(Beginning of Data supplied)

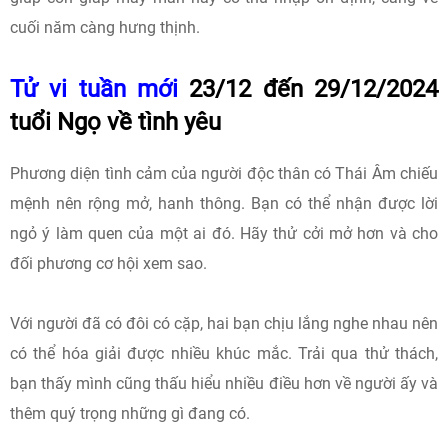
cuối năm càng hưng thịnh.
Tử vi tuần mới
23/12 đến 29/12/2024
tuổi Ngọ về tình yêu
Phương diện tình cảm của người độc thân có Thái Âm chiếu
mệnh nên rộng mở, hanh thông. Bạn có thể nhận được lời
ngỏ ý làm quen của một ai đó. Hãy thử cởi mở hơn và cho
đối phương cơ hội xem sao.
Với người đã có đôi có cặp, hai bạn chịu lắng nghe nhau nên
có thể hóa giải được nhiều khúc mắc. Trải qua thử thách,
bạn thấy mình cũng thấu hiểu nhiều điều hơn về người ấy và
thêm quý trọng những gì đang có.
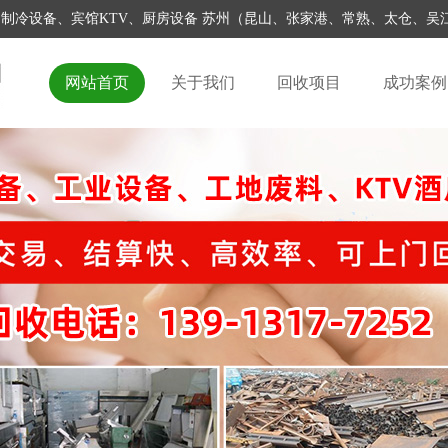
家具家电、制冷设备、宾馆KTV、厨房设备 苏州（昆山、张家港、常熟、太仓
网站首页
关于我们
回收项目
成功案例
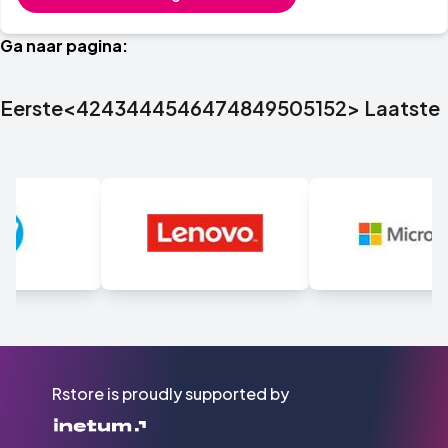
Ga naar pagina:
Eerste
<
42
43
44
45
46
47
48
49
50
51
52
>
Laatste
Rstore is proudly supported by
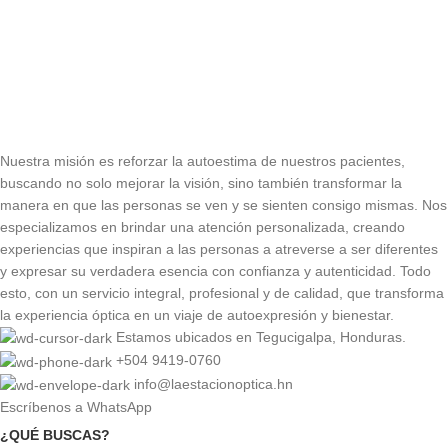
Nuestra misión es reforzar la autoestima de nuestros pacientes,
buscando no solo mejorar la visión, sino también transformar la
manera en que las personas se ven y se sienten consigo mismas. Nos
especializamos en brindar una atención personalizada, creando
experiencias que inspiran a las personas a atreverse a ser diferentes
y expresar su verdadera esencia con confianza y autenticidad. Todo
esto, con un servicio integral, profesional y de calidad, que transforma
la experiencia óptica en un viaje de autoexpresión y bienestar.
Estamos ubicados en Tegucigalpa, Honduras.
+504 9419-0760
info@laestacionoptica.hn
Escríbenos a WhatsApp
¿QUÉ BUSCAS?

(End of Data supplied)
(Beginning of Data supplied)

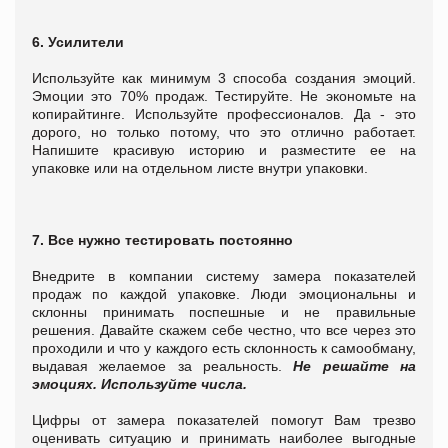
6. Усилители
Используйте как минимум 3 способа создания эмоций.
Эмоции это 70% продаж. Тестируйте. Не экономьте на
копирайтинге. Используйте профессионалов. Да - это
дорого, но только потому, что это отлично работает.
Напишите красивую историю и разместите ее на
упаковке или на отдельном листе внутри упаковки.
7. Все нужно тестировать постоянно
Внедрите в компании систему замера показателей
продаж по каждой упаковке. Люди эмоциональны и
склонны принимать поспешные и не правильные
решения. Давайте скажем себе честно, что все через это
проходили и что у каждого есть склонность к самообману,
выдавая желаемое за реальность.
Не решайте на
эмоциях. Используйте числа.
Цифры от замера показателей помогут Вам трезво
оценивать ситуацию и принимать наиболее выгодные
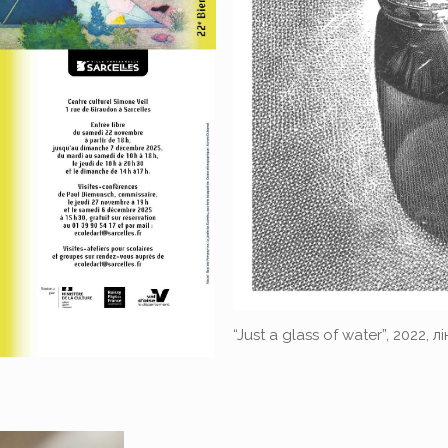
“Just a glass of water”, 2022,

(End of Data supplied)

#### [Your goal]
For each line in the data that contains the string "tình", give a copy of that line.

#### [Task solution]
tuổi Ngọ về tình yêu
Phương diện tình cảm của người độc thân có Thái Âm chiếu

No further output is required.